Allopurinol acutely increases adenosine triphospate energy delivery in failing human hearts

Abstract

Objectives: This study tested the hypothesis that acute administration of the xanthine oxidase (XO) inhibitor allopurinol improves cardiac high-energy phosphate concentrations in human heart failure (HF) and increases the rate of adenosine triphosphate (ATP) synthesis through creatine kinase (CK), the primary myocardial energy reserve.

Background: Studies of patients and animal models implicate impaired myocardial high-energy phosphate availability in HF. The XO reaction is a critical terminal step in ATP and purine degradation and an important source of reactive oxygen species. Thus, XO inhibition is a potentially attractive means to improve energy metabolism in the failing human heart.

Methods: We randomized 16 patients with nonischemic cardiomyopathy in a double-blind fashion to allopurinol (300 mg intravenously) or placebo infusion, 4-to-1, the latter for purposes of blinding only. The myocardial concentrations of ATP and creatine phosphate (PCr) and the rate of ATP synthesis through CK (CK flux) were determined by (31)P magnetic resonance spectroscopy.

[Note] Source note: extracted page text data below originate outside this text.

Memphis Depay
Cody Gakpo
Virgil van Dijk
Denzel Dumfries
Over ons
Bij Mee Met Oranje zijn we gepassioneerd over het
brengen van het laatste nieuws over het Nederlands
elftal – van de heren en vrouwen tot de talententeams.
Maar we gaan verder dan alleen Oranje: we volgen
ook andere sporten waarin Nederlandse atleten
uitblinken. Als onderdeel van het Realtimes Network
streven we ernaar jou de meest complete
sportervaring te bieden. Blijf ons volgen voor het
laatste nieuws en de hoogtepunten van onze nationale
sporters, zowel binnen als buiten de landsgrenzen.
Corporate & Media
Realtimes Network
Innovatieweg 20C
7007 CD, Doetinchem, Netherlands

Results: Allopurinol infusion increased mean cardiac PCr/ATP and PCr concentration by ∼11% (p < 0.02), and mean CK flux by 39% (2.07 ± 1.27 μmol/g/s to 2.87 ± 1.82 μmol/g/s, p < 0.007). Calculated cytosolic adenosine diphosphate concentration decreased, whereas the free energy of ATP hydrolysis (ΔG(∼ATP)) increased with allopurinol. The increased CK flux was disproportionate to substrate changes, indicating increased CK enzyme activity.

Conclusions: Intravenous administration of the XO inhibitor allopurinol acutely improves the relative and absolute concentrations of myocardial high-energy phosphates and ATP flux through CK in the failing human heart, offering direct evidence that myofibrillar CK energy delivery can be pharmaceutically augmented in the failing human heart. (Intravenous Allopurinol in Heart Failure; NCT00181155).

Copyright © 2012 American College of Cardiology Foundation. Published by Elsevier Inc. All rights reserved.

Figures

Figure 1. MR Spectroscopy Study with Corresponding Spectra

Annotated scout MRI (a) showing four locations (#1–4) of 31P spectra acquired from the chest wall (#1) and anterior myocardium (#2–4) of a 45 year-old male with dilated cardiomyopathy and NYHA Class II-III HF (b-d). The spectra in (b) were acquired in Step 3 of the MRS protocol without chemical selective irradiation for quantification of metabolite concentrations. Part (c) spectra were acquired in Step 2 with chemical selective irradiation applied to the □-ATP resonance (orange arrow), and at the control location (green arrow). The change in height in PCr (red line) is a measure of the forward CK flux. Part (d) is from Step 6 of the MRS protocol following, in this case, allopurinol infusion. An increase in CK flux from 0.7 to 1.7 μmol/g/s is evidenced, in part, by a greater decline in the PCr signal (blue line). All spectra are scaled identically.

Figure 2. Effect of Allopurinol on ATP Synthesis via Creatine Kinase

Abbreviations are the same in Figure 1. The rate of ATP synthesis through cardiac CK (μmol/g/s) under baseline (right) and allopurinol (left) conditions (summary bars represent mean ± SD).